* _Exercise details_:
Pick out every line of the entries below where "traditional" occurs, and copy those lines.

(Records excerpted from a collection)
-*-
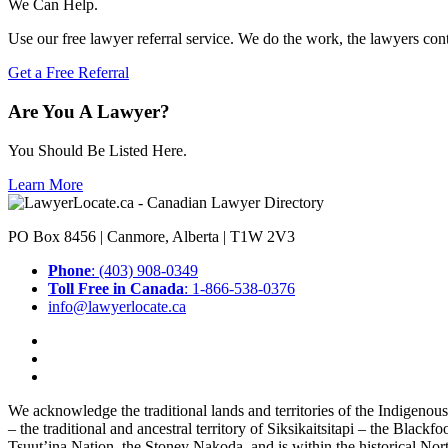
We Can Help.
Use our free lawyer referral service. We do the work, the lawyers con
Get a Free Referral
Are You A Lawyer?
You Should Be Listed Here.
Learn More
PO Box 8456 | Canmore, Alberta | T1W 2V3
Phone
: (403) 908-0349
Toll Free in Canada
: 1-866-538-0376
info@lawyerlocate.ca
We acknowledge the traditional lands and territories of the Indigenou
– the traditional and ancestral territory of Siksikaitsitapi – the Blac
Tsuut’ina Nation, the Stoney Nakoda, and is within the historical No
-*-
* _Exercise output_:
We acknowledge the traditional lands and territories of the Indigenou
– the traditional and ancestral territory of Siksikaitsitapi – the Blac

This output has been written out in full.